Signs of Recovery in Real Estate

After several challenging years, commercial real estate may be approaching a turning point.

 

Banks and asset managers reported that property supply in both the U.S. and the U.K. remains well below peak levels, supporting industry fundamentals. Industrial properties, particularly warehouses, were highlighted as a bright spot, benefiting from data center construction and efforts to reshore manufacturing activity in the U.S.

 

Agentic AI Draws Attention

Large consumer banks see agentic AI rapidly improving how customers discover and evaluate their products and services, making search more conversational and reducing friction in the customer experience.

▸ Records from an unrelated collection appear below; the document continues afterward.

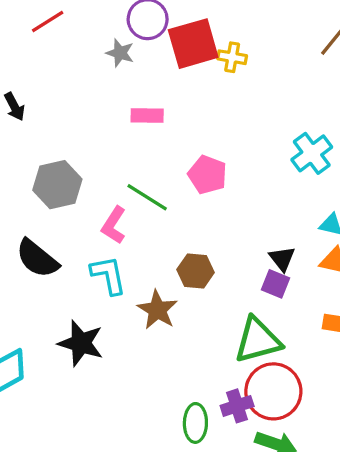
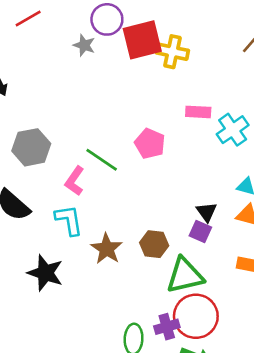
yellow cross: (232, 57) -> (173, 52), size x1.4
pink rectangle: (147, 116) -> (198, 112), moved
brown hexagon: (196, 271) -> (154, 244), moved

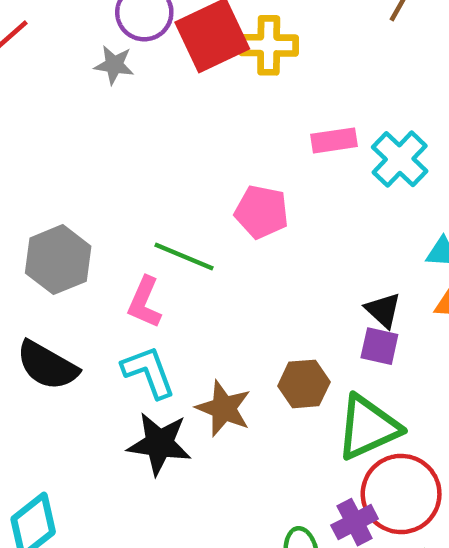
black star: (45, 273) -> (159, 444), moved

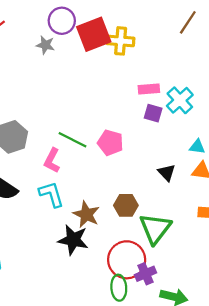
pink pentagon: (262, 212) -> (110, 143), moved
purple square: (379, 346) -> (153, 113), moved
green triangle: (368, 427) -> (155, 229), turned -32
black star: (159, 444) -> (73, 240), moved
red circle: (401, 494) -> (127, 260), moved

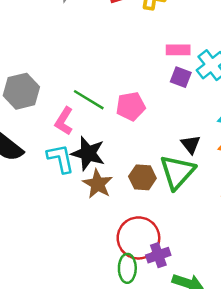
pink pentagon: (110, 143) -> (131, 106), turned -30
green triangle: (155, 229) -> (177, 172), moved
black star: (73, 240) -> (88, 153), moved

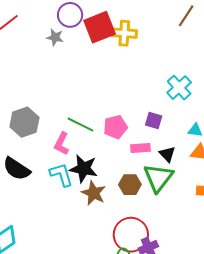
pink rectangle: (178, 50) -> (141, 148), moved
purple square: (181, 77) -> (154, 121), moved

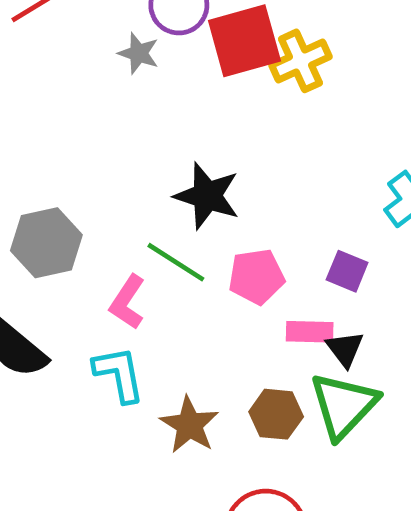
yellow cross: (124, 33) -> (301, 61), turned -35
black triangle: (167, 154) -> (345, 349), moved
black star: (84, 169) -> (207, 196), moved

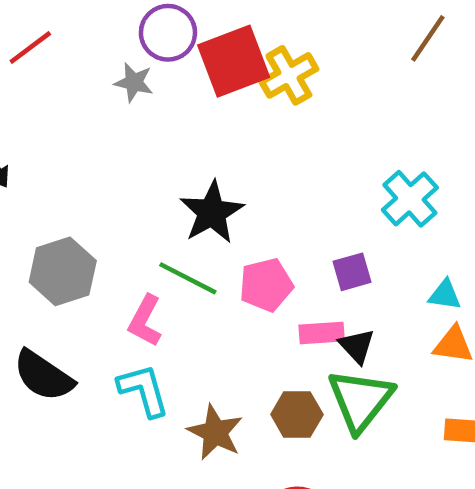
black star: (207, 196) -> (212, 212), turned 30
purple square: (347, 271) -> (352, 272), turned -33

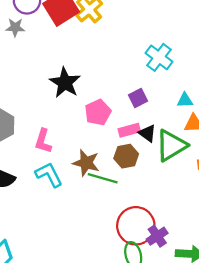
green line: (188, 278) -> (103, 178), moved
green triangle: (360, 400) -> (171, 145), moved, turned 32
brown hexagon: (297, 415) -> (126, 156), moved
brown star: (215, 432) -> (86, 163), moved

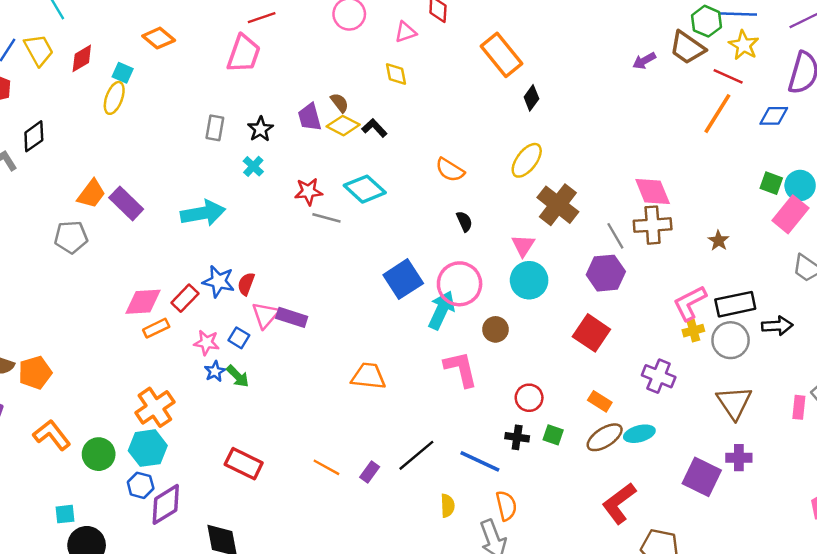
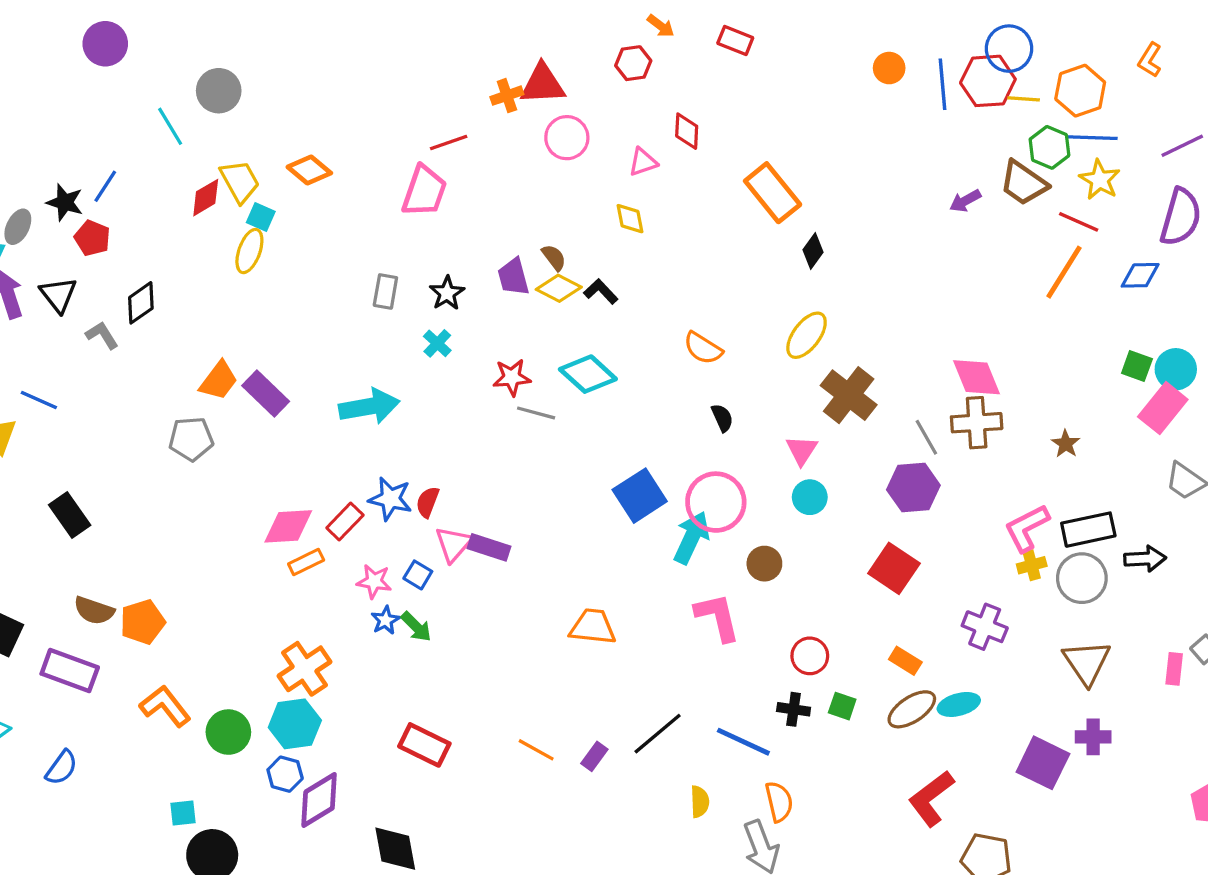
yellow trapezoid: (39, 50) -> (240, 181), moved
cyan circle: (529, 280) -> (810, 497), size x0.7

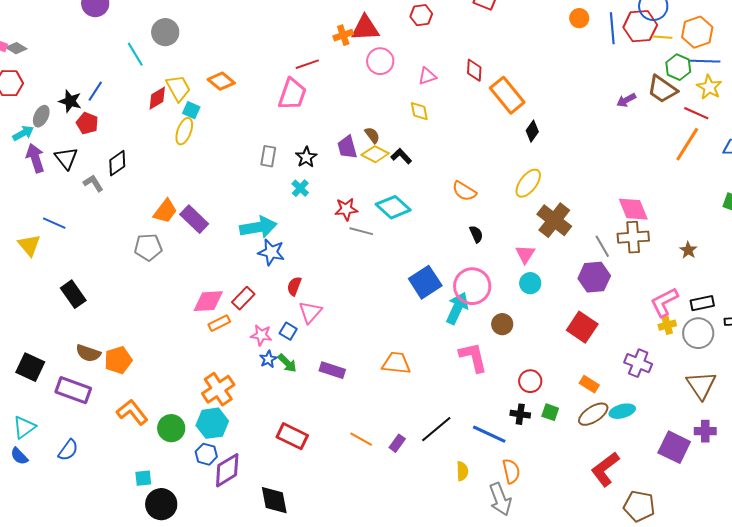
red diamond: (687, 131) -> (474, 70), moved
blue star: (390, 499) -> (271, 252), moved
black rectangle: (1088, 530) -> (702, 303), size x0.7
purple rectangle: (489, 547) -> (332, 370), moved

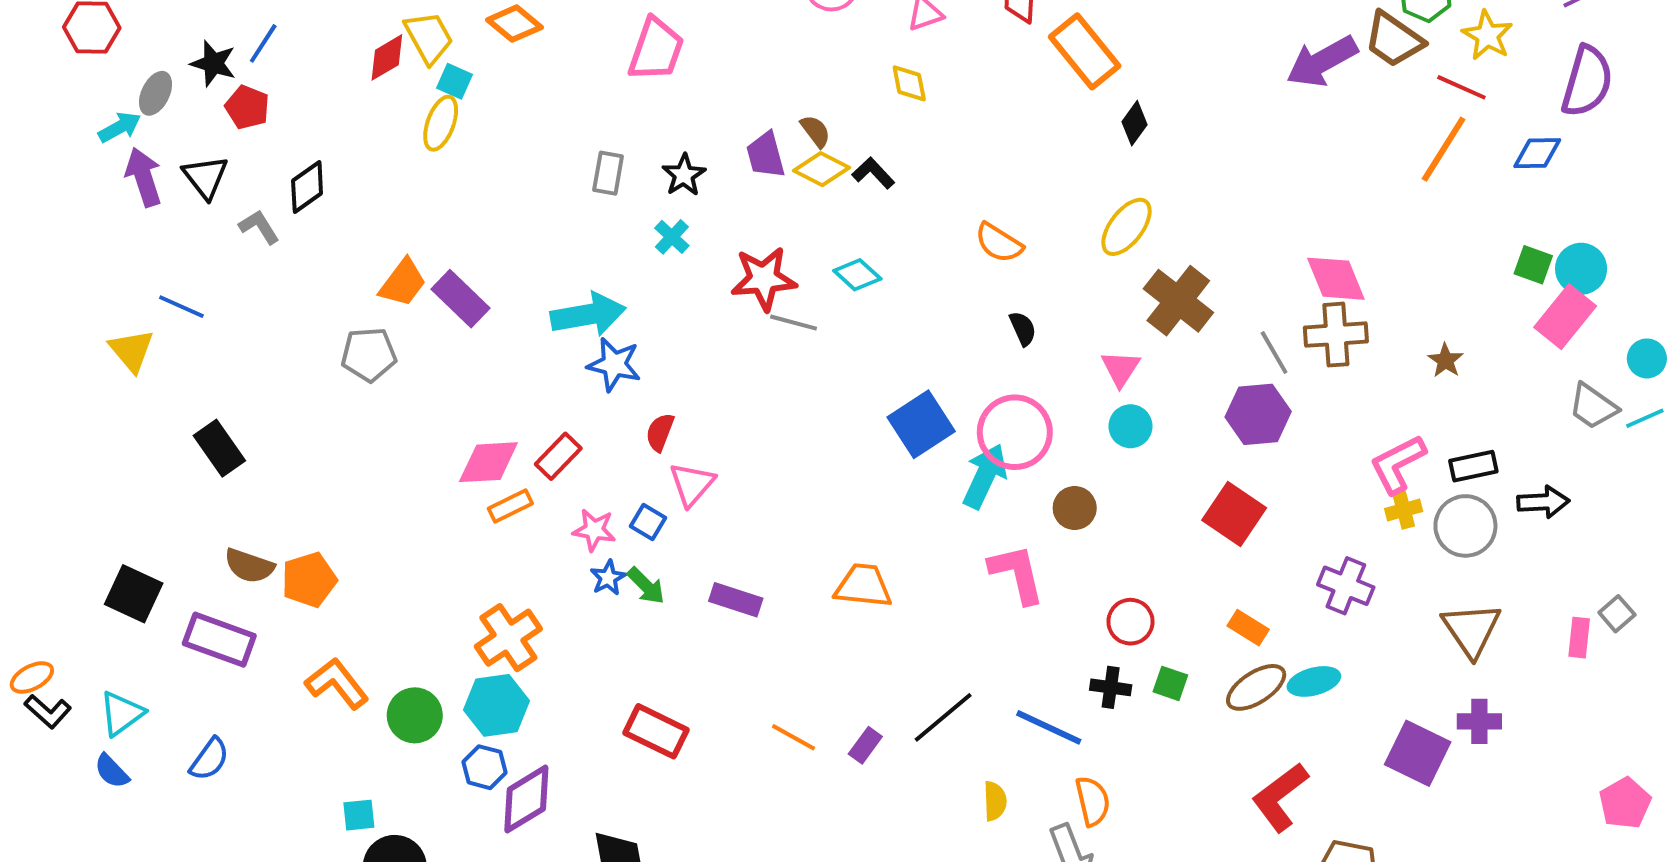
purple arrow: (626, 100) -> (1322, 61), size x1.8
cyan diamond: (393, 207) -> (857, 275), size x0.7
red star: (346, 209) -> (764, 279), size x1.4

However, the technology's impact on transaction execution is still limited, as trust, security and consumer protections remain critical considerations.

 

While AI could intensify competition by lowering barriers to entry for fintech firms and new market participants, large banks are counting on their ability to modernize infrastructure quickly, leverage established customer relationships and provide trusted security frameworks.

 

One challenge discussed by executives is the deployment of larger agentic systems capable of autonomously coordinating multiple workflows, overseeing secondary processes and executing complex, multi-step tasks with limited human intervention. Many of these initiatives remain in the early stages and may require additional regulatory clarity before broader implementation.

 

Despite the optimism around AI deployment, there’s some concern about the costs associated with investments in technology.

 

"That's a key area of focus for investors as they assess the potential impact on near-term profitability while weighing the opportunity for stronger returns over the longer term," Adelson said.

 

Private Credit Continues to Attract Capital

Alternative asset managers characterized private credit as fundamentally sound, arguing that concerns about systemic risk may be overstated, especially in the context of a healthy macroeconomic environment.

 

Although the asset class has experienced higher redemptions and softer near-term flows, participants said underlying demand remains strong. Institutional investors continue to view private credit as an attractive long-term allocation, supported by favorable growth prospects and compelling return opportunities after recent market volatility.